§ **Your assignment**
What should come back is the data below, word for word, minus any picture.

Extracted data: Begin

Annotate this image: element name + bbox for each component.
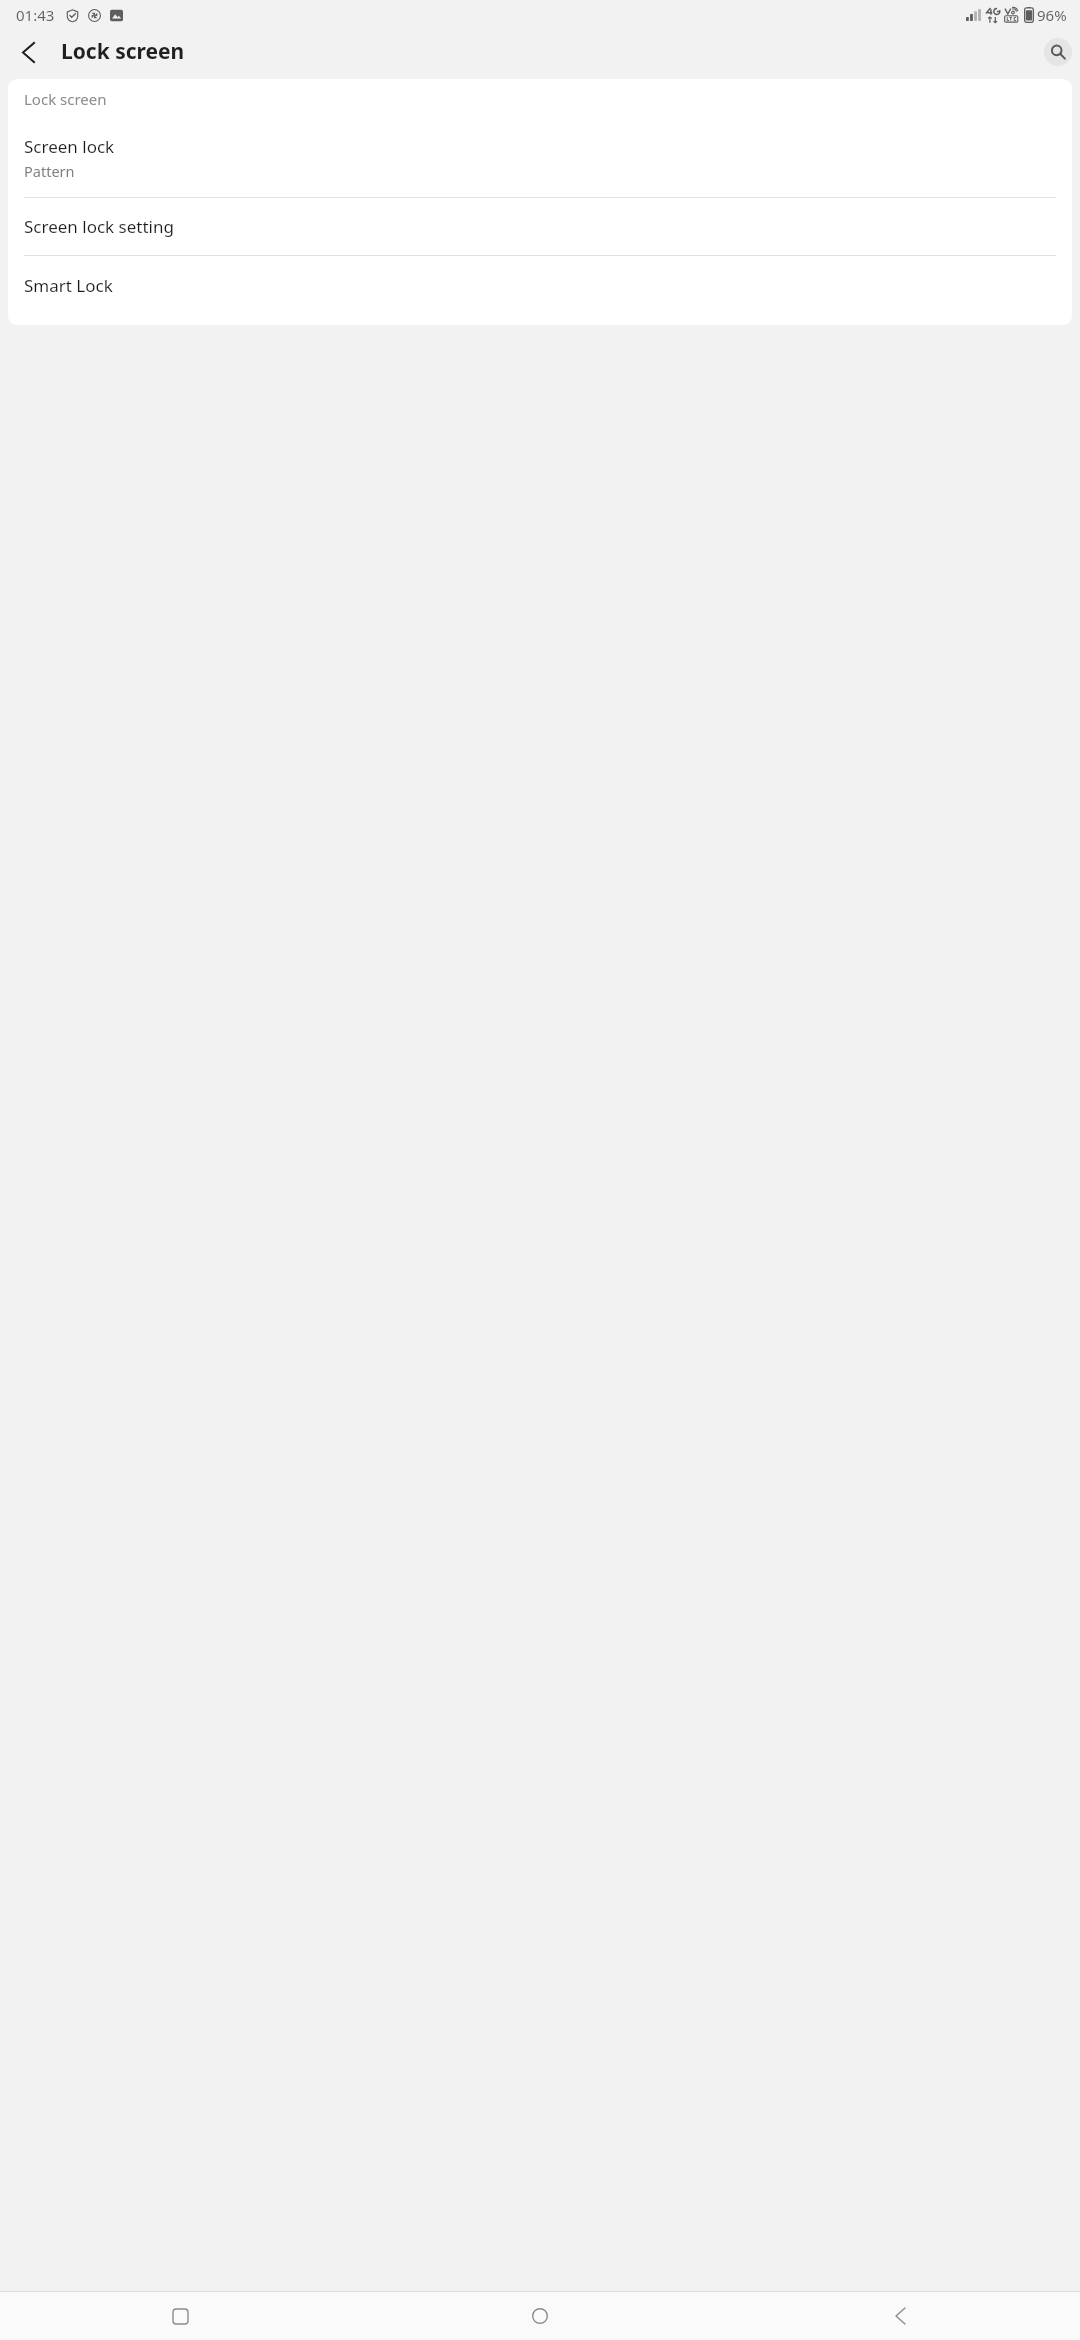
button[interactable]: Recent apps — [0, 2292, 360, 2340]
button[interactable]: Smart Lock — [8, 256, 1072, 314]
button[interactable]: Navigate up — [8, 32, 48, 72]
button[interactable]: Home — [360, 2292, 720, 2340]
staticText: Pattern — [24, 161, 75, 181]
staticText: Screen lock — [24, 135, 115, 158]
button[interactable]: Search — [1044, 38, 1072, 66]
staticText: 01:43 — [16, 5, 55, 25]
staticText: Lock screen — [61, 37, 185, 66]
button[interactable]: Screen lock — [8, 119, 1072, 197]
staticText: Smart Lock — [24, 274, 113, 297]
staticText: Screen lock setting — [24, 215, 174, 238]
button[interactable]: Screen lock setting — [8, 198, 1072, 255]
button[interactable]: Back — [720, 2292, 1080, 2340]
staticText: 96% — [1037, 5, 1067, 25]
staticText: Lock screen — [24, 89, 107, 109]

Extracted data: End

§ **Exercise answer**
Annotate this image: element name + bbox for each component.
button[interactable]: Recent apps — [0, 2292, 360, 2340]
button[interactable]: Smart Lock — [8, 256, 1072, 314]
button[interactable]: Navigate up — [8, 32, 48, 72]
button[interactable]: Home — [360, 2292, 720, 2340]
staticText: Pattern — [24, 161, 75, 181]
staticText: Screen lock — [24, 135, 115, 158]
button[interactable]: Search — [1044, 38, 1072, 66]
staticText: 01:43 — [16, 5, 55, 25]
staticText: Lock screen — [61, 37, 185, 66]
button[interactable]: Screen lock — [8, 119, 1072, 197]
staticText: Smart Lock — [24, 274, 113, 297]
staticText: Screen lock setting — [24, 215, 174, 238]
button[interactable]: Screen lock setting — [8, 198, 1072, 255]
button[interactable]: Back — [720, 2292, 1080, 2340]
staticText: 96% — [1037, 5, 1067, 25]
staticText: Lock screen — [24, 89, 107, 109]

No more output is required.